Jolly Roger at The Pier operates yearly from April–October and features a 108 foot tall ferris wheel, slingshot, looping rollercoaster, carnival games and more.

==30th Street==
Jolly Roger 30th Street is the main amusement park. The park is operated yearly from May–September. There are three roller coasters; Wacky Worm, The Barracuda, and WildCat. The 30th Street Park also has a 118-foot tall Ferris wheel, carnival games, and rides, as well as Speedworld, Splash Mountain, and Jolly Roger Mini Golf.

==Miniature Golf==
Jolly Roger has two 18-hole miniature golf courses located at Jolly Roger's 30th Street Park, which have an operating season from April–October.

==Splash Mountain==
Splash Mountain is Jolly Roger's waterpark at 30th Street, which operates from Memorial Day to Labor Day and has many attractions including:
- Eye of the Hurricane- one of the park's most popular rides features riders sliding down a steep slide and into a toilet-shaped funnel before exiting into the lazy river.
- Master Blaster- Roller coaster-style waterslide with riders going up and down and through a series of turns in tubes
- The stealth- slide similar to a half pipe, in which tubes travel down a steep slope and up the opposite side several times
- Six-Lane Super Racer- Guests race each other down six parallel slides on mats.
- The Rainforest- play area consists of numerous passageways lined with sprayers and water features which lead to slides.

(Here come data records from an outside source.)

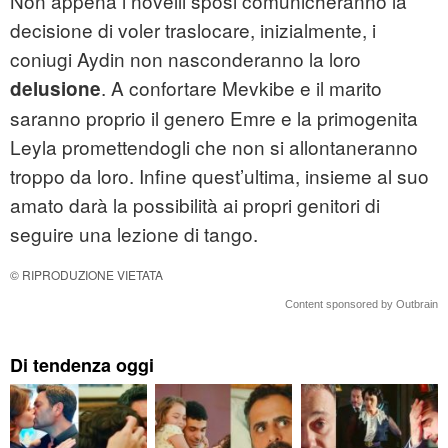
Non appena i novelli sposi comunicheranno la
decisione di voler traslocare, inizialmente, i
coniugi Aydin non nasconderanno la loro
. A confortare Mevkibe e il marito
delusione
saranno proprio il genero Emre e la primogenita
Leyla promettendogli che non si allontaneranno
troppo da loro. Infine quest’ultima, insieme al suo
amato darà la possibilità ai propri genitori di
seguire una lezione di tango.
© RIPRODUZIONE VIETATA
Content sponsored by Outbrain
Di tendenza oggi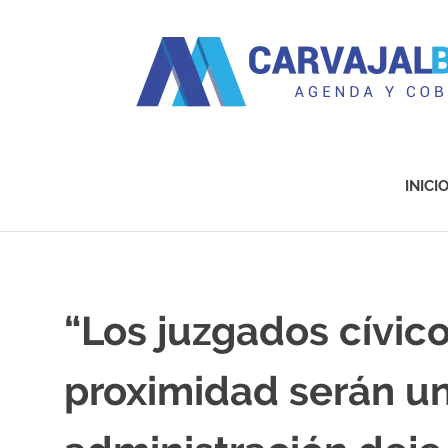
Agenda
y
Cobertura
INICI
Saltar
al
contenido
“Los juzgados cívico
proximidad serán u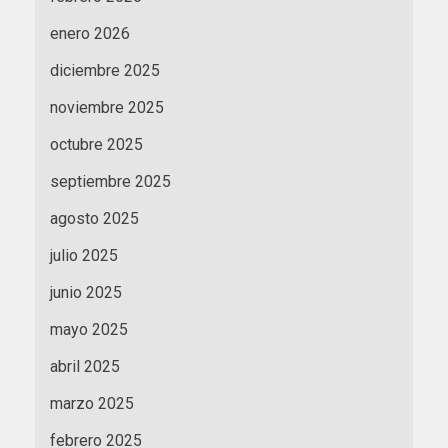
enero 2026
diciembre 2025
noviembre 2025
octubre 2025
septiembre 2025
agosto 2025
julio 2025
junio 2025
mayo 2025
abril 2025
marzo 2025
febrero 2025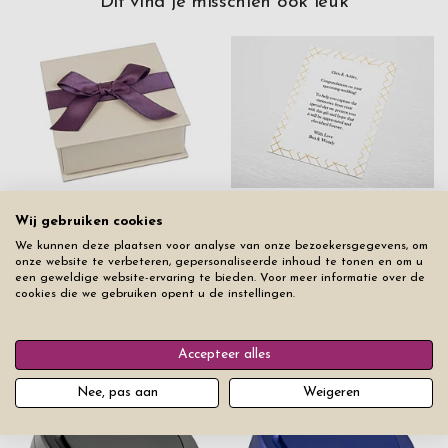
Dit vind je misschien ook leuk
Cadeaudoos Luxe M
Cadeau Bericht
Wij gebruiken cookies
€ 5
€ 5
We kunnen deze plaatsen voor analyse van onze bezoekersgegevens, om
onze website te verbeteren, gepersonaliseerde inhoud te tonen en om u
een geweldige website-ervaring te bieden. Voor meer informatie over de
cookies die we gebruiken opent u de instellingen.
Uit hetzelfde product assortiment
Accepteer alles
Nee, pas aan
Weigeren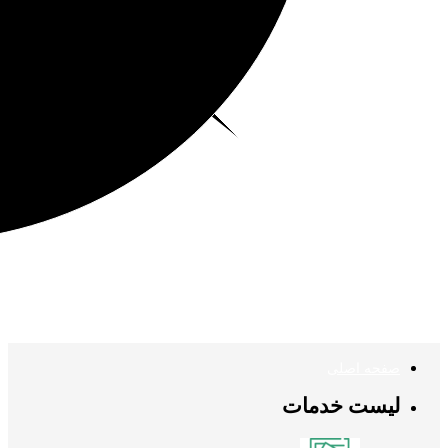
صفحه اصلی
لیست خدمات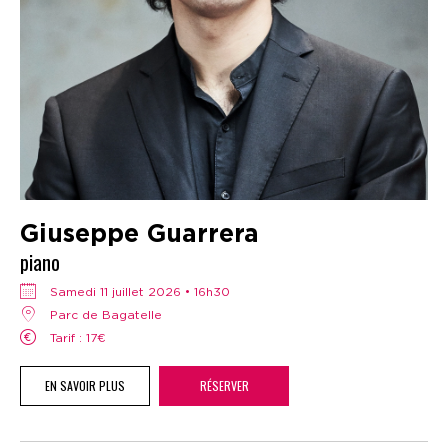
Giuseppe Guarrera
piano
samedi 11 juillet 2026 • 16h30
Parc de Bagatelle
Tarif : 17€
EN SAVOIR PLUS
RÉSERVER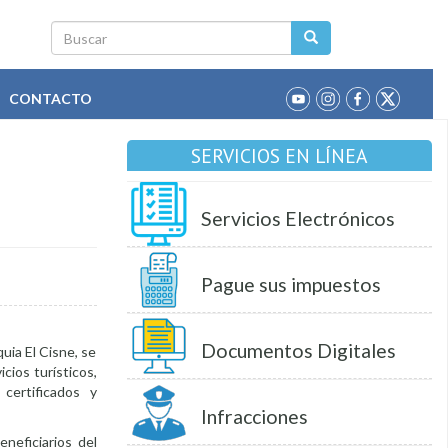
Buscar
CONTACTO
SERVICIOS EN LÍNEA
Servicios Electrónicos
Pague sus impuestos
Documentos Digitales
uia El Cisne, se
cios turísticos,
ertificados y
Infracciones
eneficiarios del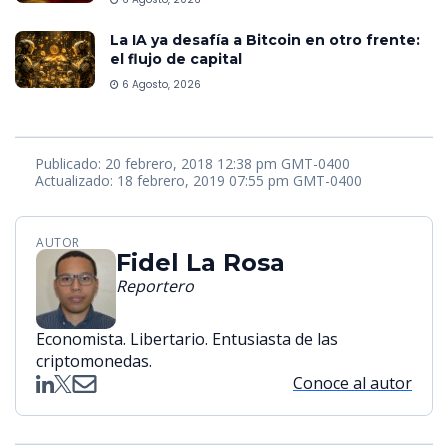
La IA ya desafía a Bitcoin en otro frente:
el flujo de capital
6 Agosto, 2026
Publicado: 20 febrero, 2018 12:38 pm GMT-0400
Actualizado: 18 febrero, 2019 07:55 pm GMT-0400
AUTOR
Fidel La Rosa
Reportero
Economista. Libertario. Entusiasta de las
criptomonedas.
Conoce al autor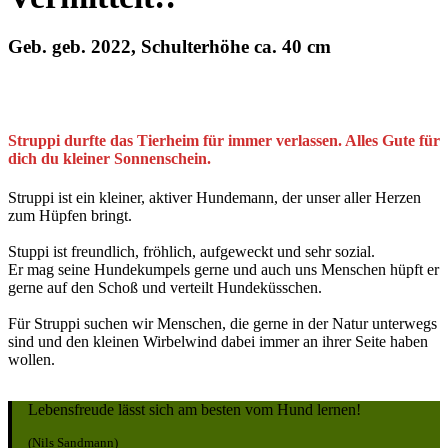
Geb. geb. 2022, Schulterhöhe ca. 40 cm
Struppi durfte das Tierheim für immer verlassen. Alles Gute für
dich du kleiner Sonnenschein.
Struppi ist ein kleiner, aktiver Hundemann, der unser aller Herzen
zum Hüpfen bringt.
Stuppi ist freundlich, fröhlich, aufgeweckt und sehr sozial.
Er mag seine Hundekumpels gerne und auch uns Menschen hüpft er
gerne auf den Schoß und verteilt Hundeküsschen.
Für Struppi suchen wir Menschen, die gerne in der Natur unterwegs
sind und den kleinen Wirbelwind dabei immer an ihrer Seite haben
wollen.
Lebensfreude lässt sich am besten vom Hund lernen!
(Nils Sandmann)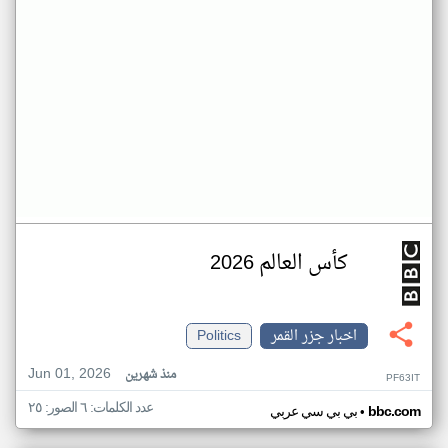
كأس العالم 2026
اخبار جزر القمر
Politics
Jun 01, 2026
منذ شهرين
PF63IT
عدد الكلمات: ٦ الصور: ٢٥
•
bbc.com
بي بي سي عربي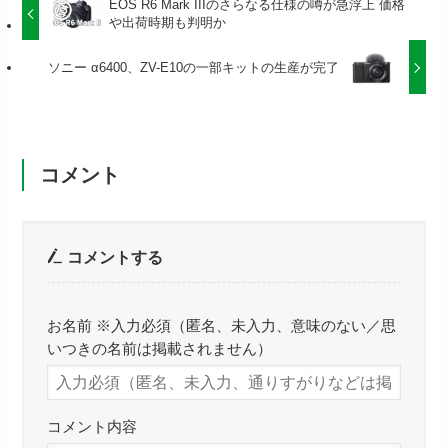
EOS R6 Mark IIIのさらなる仕様の噂が急浮上 価格
や出荷時期も判明か
ソニー α6400、ZV-E10の一部キットの生産が完了
コメント
コメントする
お名前 ※入力必須（匿名、未入力、意味のない／思
いつきの名前は掲載されません）
コメント内容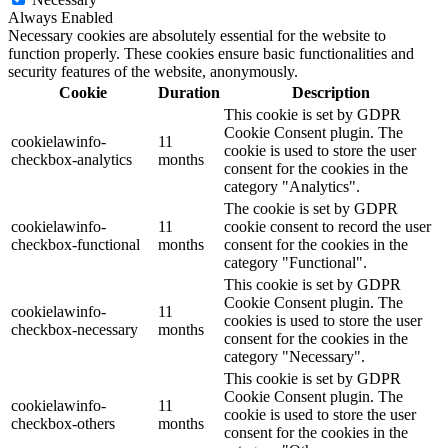
Always Enabled
Necessary cookies are absolutely essential for the website to
function properly. These cookies ensure basic functionalities and
security features of the website, anonymously.
Cookie
Duration
Description
This cookie is set by GDPR
Cookie Consent plugin. The
cookielawinfo-
11
cookie is used to store the user
checkbox-analytics
months
consent for the cookies in the
category "Analytics".
The cookie is set by GDPR
cookielawinfo-
11
cookie consent to record the user
checkbox-functional
months
consent for the cookies in the
category "Functional".
This cookie is set by GDPR
Cookie Consent plugin. The
cookielawinfo-
11
cookies is used to store the user
checkbox-necessary
months
consent for the cookies in the
category "Necessary".
This cookie is set by GDPR
Cookie Consent plugin. The
cookielawinfo-
11
cookie is used to store the user
checkbox-others
months
consent for the cookies in the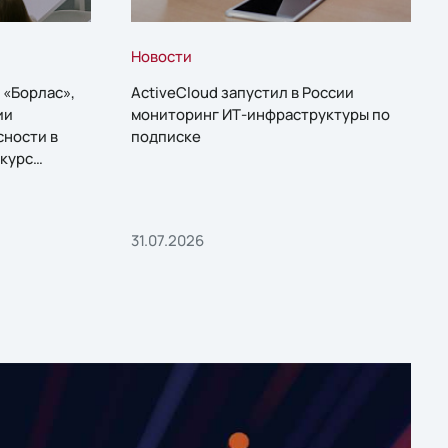
Новости
 «Борлас»,
ActiveCloud запустил в России
ии
мониторинг ИТ-инфраструктуры по
сности в
подписке
курс
31.07.2026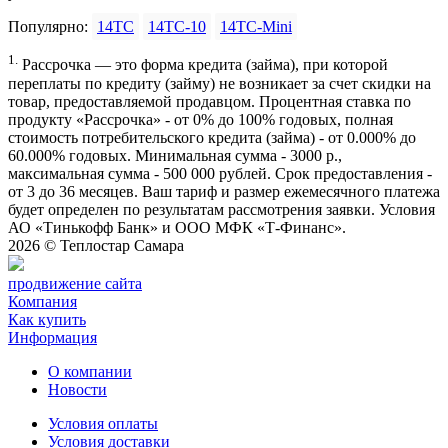
Популярно:
14ТС
14ТС-10
14ТС-Mini
1.
Рассрочка — это форма кредита (займа), при которой
переплаты по кредиту (займу) не возникает за счет скидки на
товар, предоставляемой продавцом. Процентная ставка по
продукту «Рассрочка» - от 0% до 100% годовых, полная
стоимость потребительского кредита (займа) - от 0.000% до
60.000% годовых. Минимальная сумма - 3000 р.,
максимальная сумма - 500 000 рублей. Срок предоставления -
от 3 до 36 месяцев. Ваш тариф и размер ежемесячного платежа
будет определен по результатам рассмотрения заявки. Условия
АО «Тинькофф Банк» и ООО МФК «Т-Финанс».
2026 ©
Теплостар Самара
продвижение сайта
Компания
Как купить
Информация
О компании
Новости
Условия оплаты
Условия доставки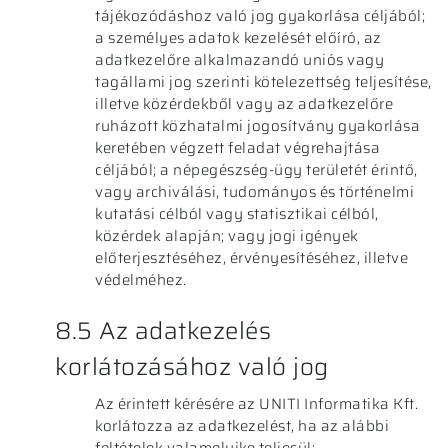
tájékozódáshoz való jog gyakorlása céljából;
a személyes adatok kezelését előíró, az
adatkezelőre alkalmazandó uniós vagy
tagállami jog szerinti kötelezettség teljesítése,
illetve közérdekből vagy az adatkezelőre
ruházott közhatalmi jogosítvány gyakorlása
keretében végzett feladat végrehajtása
céljából; a népegészség-ügy területét érintő,
vagy archiválási, tudományos és történelmi
kutatási célból vagy statisztikai célból,
közérdek alapján; vagy jogi igények
előterjesztéséhez, érvényesítéséhez, illetve
védelméhez.
8.5 Az adatkezelés
korlátozásához való jog
Az érintett kérésére az UNITI Informatika Kft.
korlátozza az adatkezelést, ha az alábbi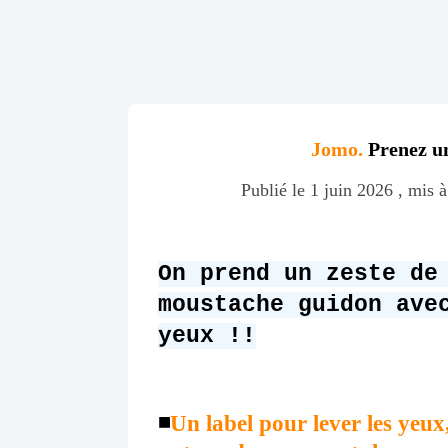
Jomo.
Prenez un
Publié le 1 juin 2026 , mis à
On prend un zeste de
moustache guidon ave
yeux !!
◾️
Un label pour lever les yeu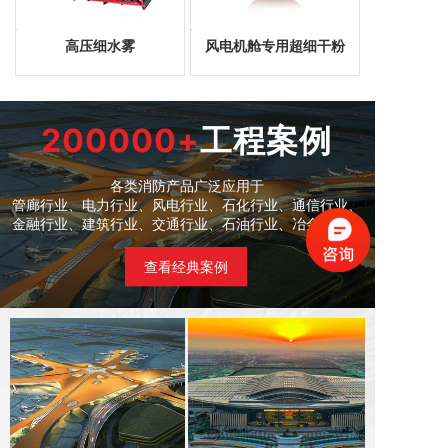
高压细水雾
风电机舱专用超细干粉
200000+
工程案例
各类消防产品广泛应用于
管廊行业、
电力行业、风电行业
、
石化行业、通信行业、
金融行业、建筑行业、交通行业、石油行业、冶金等行业
查看经典案例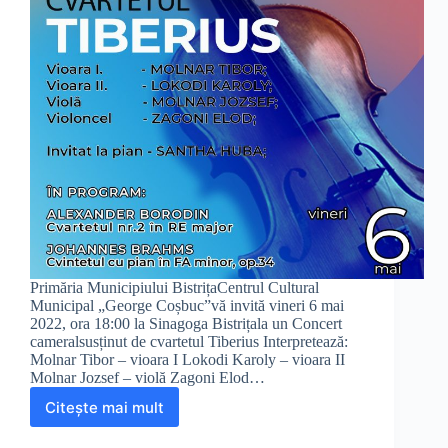
Primăria Municipiului BistrițaCentrul Cultural
Municipal „George Coșbuc”vă invită vineri 6 mai
2022, ora 18:00 la Sinagoga Bistrițala un Concert
cameralsusținut de cvartetul Tiberius Interpretează:
Molnar Tibor – vioara I Lokodi Karoly – vioara II
Molnar Jozsef – violă Zagoni Elod…
Citește mai mult
Concert
cameral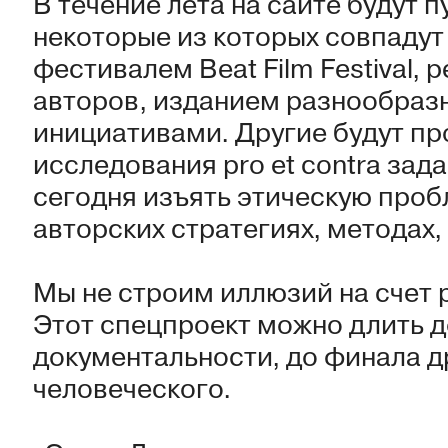
В течение лета на сайте будут 
некоторые из которых совпаду
фестивалем Beat Film Festival,
авторов, изданием разнообраз
инициативами. Другие будут пр
исследования pro et contra зад
сегодня изъять этическую проб
авторских стратегиях, методах,
Мы не строим иллюзий на счет
Этот спецпроект можно длить 
документальности, до финала д
человеческого.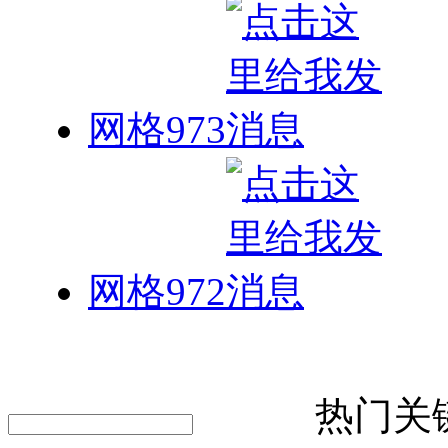
网格973
网格972
热门关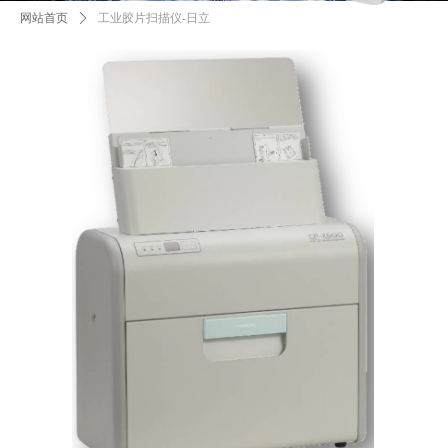
网站首页
ꄲ
工业胶片扫描仪-日立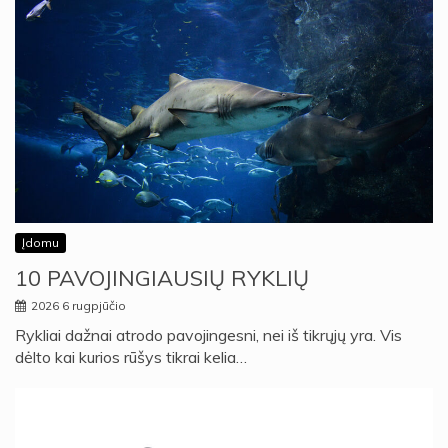
Įdomu
10 PAVOJINGIAUSIŲ RYKLIŲ
2026 6 rugpjūčio
Rykliai dažnai atrodo pavojingesni, nei iš tikrųjų yra. Vis
dėlto kai kurios rūšys tikrai kelia…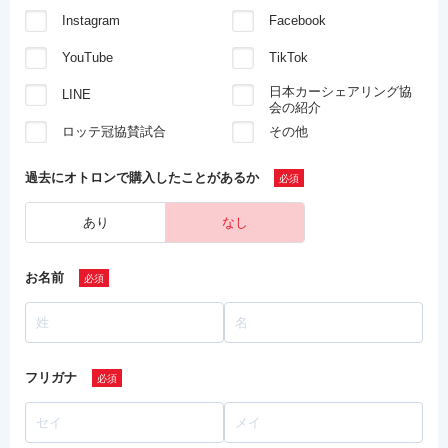
Instagram
Facebook
YouTube
TikTok
日本カーシェアリング協
LINE
会の紹介
ロッテ冠協賛試合
その他
過去にオトロンで
購入したことがあるか
あり
なし
お名前
フリガナ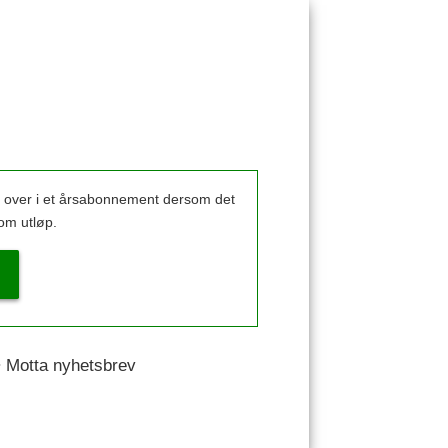
k over i et årsabonnement dersom det
om utløp.
 • Motta nyhetsbrev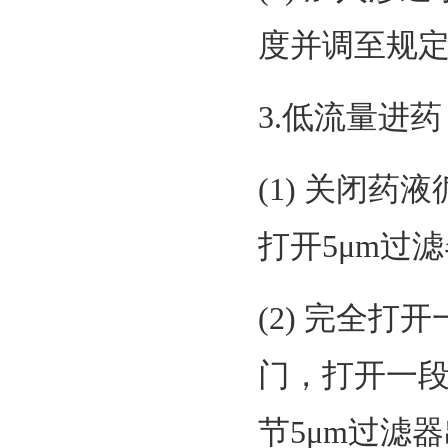
度并调至规
3.低流量进药
(1) 关闭
打开5μm过
(2) 完全
门，打开一
节5μm过滤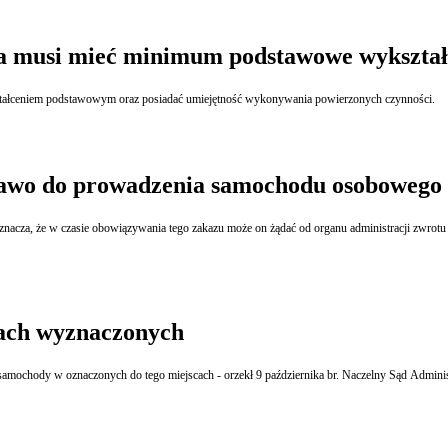
la musi mieć minimum podstawowe wykształ
ztałceniem podstawowym oraz posiadać umiejętność wykonywania powierzonych czynności.
prawo do prowadzenia samochodu osobowego
znacza, że w czasie obowiązywania tego zakazu może on żądać od organu administracji zwrot
cach wyznaczonych
 samochody w oznaczonych do tego miejscach - orzekł 9 października br. Naczelny Sąd Admini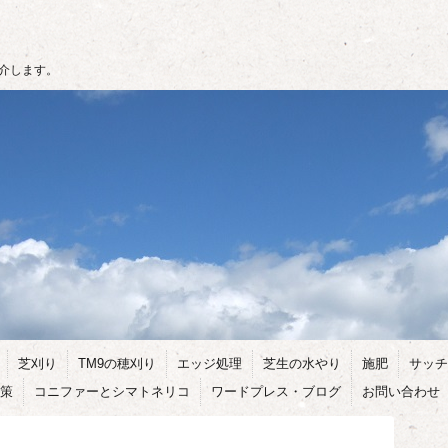
介します。
芝刈り
TM9の穂刈り
エッジ処理
芝生の水やり
施肥
サッチ
策
コニファーとシマトネリコ
ワードプレス・ブログ
お問い合わせ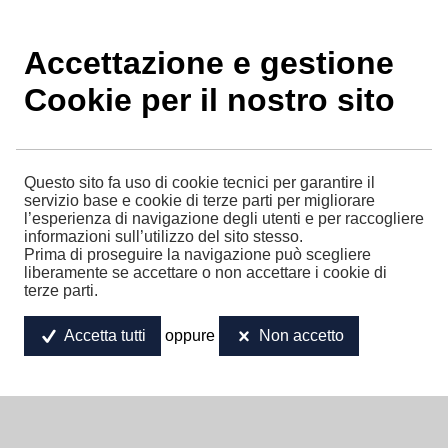
Accettazione e gestione
Cerca un corso
Cookie per il nostro sito
Accedi
Registrati
Questo sito fa uso di cookie tecnici per garantire il
servizio base e cookie di terze parti per migliorare
l’esperienza di navigazione degli utenti e per raccogliere
informazioni sull’utilizzo del sito stesso.
Prima di proseguire la navigazione può scegliere
liberamente se accettare o non accettare i cookie di
terze parti.
Informativa sulla
oppure
Accetta tutti
Non accetto
privacy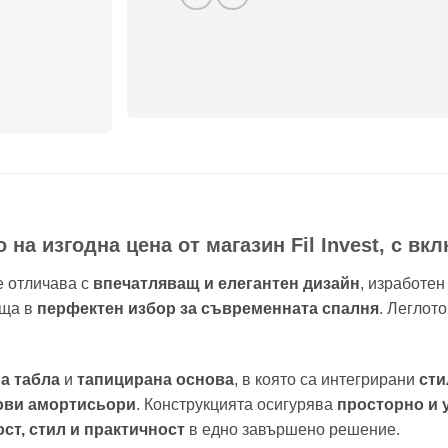
а изгодна цена от магазин Fil Invest, с вк
 отличава с
впечатляващ и елегантен дизайн
, изработен
ъща в
перфектен избор за съвременната спалня
. Леглот
а табла
и
тапицирана основа
, в която са интегрирани
сти
зови амортисьори
. Конструкцията осигурява
просторно и 
т, стил и практичност
в едно завършено решение.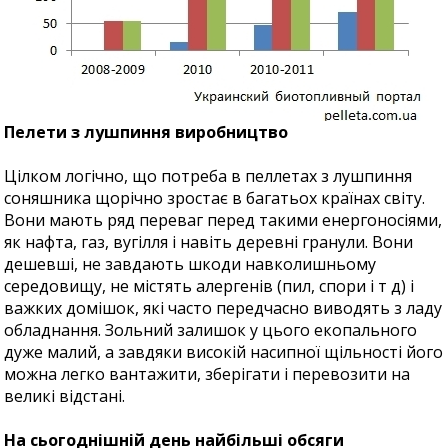
Пелети з лушпиння виробництво
Цілком логічно, що потреба в пеллетах з лушпиння
соняшника щорічно зростає в багатьох країнах світу.
Вони мають ряд переваг перед такими енергоносіями,
як нафта, газ, вугілля і навіть деревні гранули. Вони
дешевші, не завдають шкоди навколишньому
середовищу, не містять алергенів (пил, спори і т д) і
важких домішок, які часто передчасно виводять з ладу
обладнання. Зольний залишок у цього екопального
дуже малий, а завдяки високій насипної щільності його
можна легко вантажити, зберігати і перевозити на
великі відстані.
На сьогоднішній день найбільші обсяги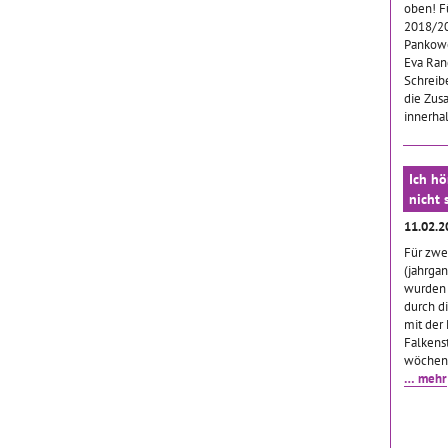
oben! F
2018/20
Pankowe
Eva Ran
Schreib
die Zus
innerha
Ich hö
nicht 
11.02.
Für zwe
(jahrga
wurden 
durch d
mit der
Falkenst
wöchent
… mehr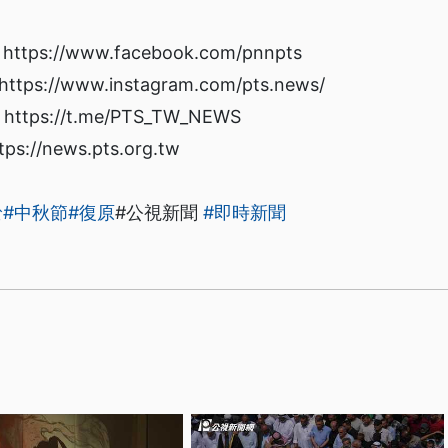
s://www.facebook.com/pnnpts
://www.instagram.com/pts.news/
ps://t.me/PTS_TW_NEWS
/news.pts.org.tw
淤
#中秋節
#復原
#公視新聞
#即時新聞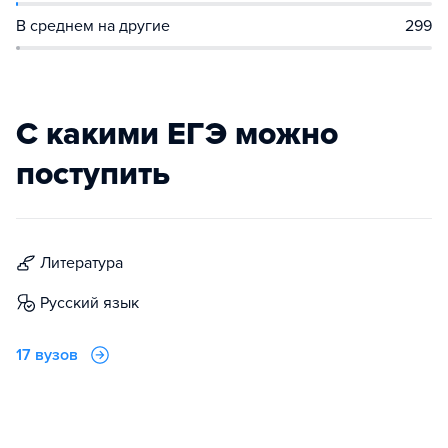
В среднем на другие
299
С какими ЕГЭ можно
поступить
литература
русский язык
17 вузов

It also contains a giant pirate head that dumps water every few minutes
- Black Hole Slides- Riders slide down 3 partially and fully enclosed slides of varying intensity
- Wave pool- customary tidal pool where patrons swim in waves. The pool requires a life jacket for anyone under 60 inches, which is tightly monitored by staff.
- Lazy River- the park's lazy river winds through much of the park and is the run out for many of the park's most popular slides.

==SpeedWorld==
SpeedWorld is Jolly Roger's center for go-kart racing activities, operating from April–October. It includes 10 race tracks designed for varying abilities and preferences.

SpeedWorld also is home to the park's new Zip line and adventure course, located above the tracks.